BRIEF =>
Restate all of the following data exactly, keeping any images out of the copy.

EXCERPTED RECORDS =>
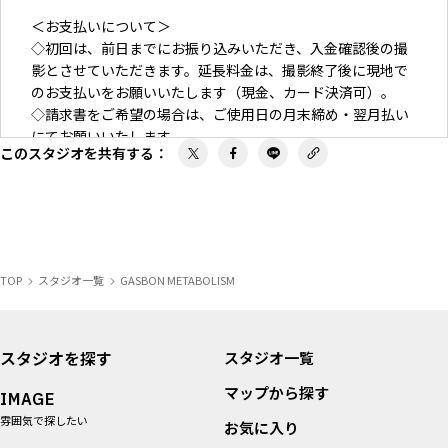
＜お支払いについて＞
◇初回は、前日までにお振り込みいただき、入金確認後の撮
影とさせていただきます。延長料金は、撮影終了後に現地で
のお支払いをお願いいたします（現金、カード決済可）。
◇請求書をご希望の場合は、ご使用日の月末締め・翌月払い
にてお願いいたします。
このスタジオを共有する
：
TOP
スタジオ一覧
GASBON METABOLISM
スタジオを探す
スタジオ一覧
マップから探す
IMAGE
雰囲気で探したい
お気に入り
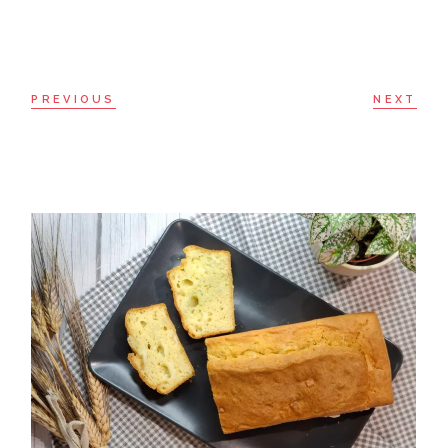
PREVIOUS
NEXT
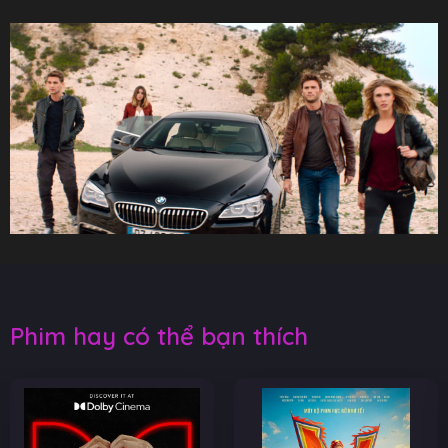
Phim hay có thể bạn thích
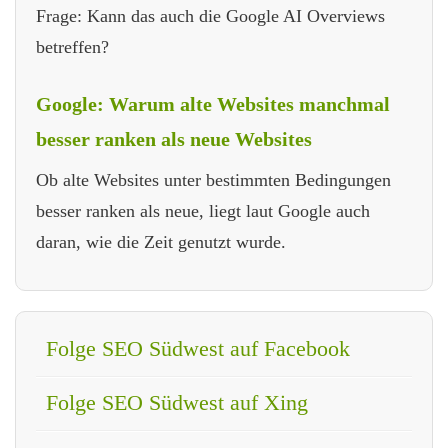
Frage: Kann das auch die Google AI Overviews
betreffen?
Google: Warum alte Websites manchmal
besser ranken als neue Websites
Ob alte Websites unter bestimmten Bedingungen
besser ranken als neue, liegt laut Google auch
daran, wie die Zeit genutzt wurde.
Folge SEO Südwest auf Facebook
Folge SEO Südwest auf Xing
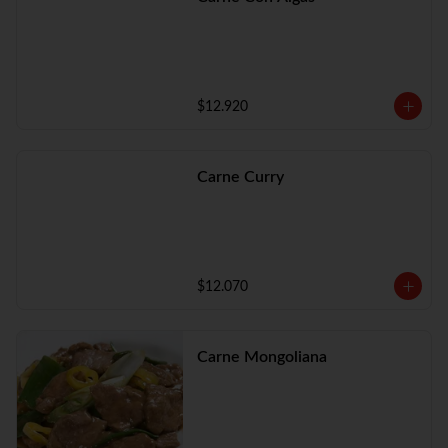
$12.920
Carne Curry
$12.070
Carne Mongoliana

EXERCISE SOLUTION =>
＜お支払いについて＞
◇初回は、前日までにお振り込みいただき、入金確認後の撮
影とさせていただきます。延長料金は、撮影終了後に現地で
のお支払いをお願いいたします（現金、カード決済可）。
◇請求書をご希望の場合は、ご使用日の月末締め・翌月払い
にてお願いいたします。
このスタジオを共有する
：
TOP
スタジオ一覧
GASBON METABOLISM
スタジオを探す
スタジオ一覧
マップから探す
IMAGE
雰囲気で探したい
お気に入り
PREVIOUS
NEXT
Phim hay có thể bạn thích
Frage: Kann das auch die Google AI Overviews
betreffen?
Google: Warum alte Websites manchmal
besser ranken als neue Websites
Ob alte Websites unter bestimmten Bedingungen
besser ranken als neue, liegt laut Google auch
daran, wie die Zeit genutzt wurde.
Folge SEO Südwest auf Facebook
Folge SEO Südwest auf Xing
$12.920
Carne Curry
$12.070
Carne Mongoliana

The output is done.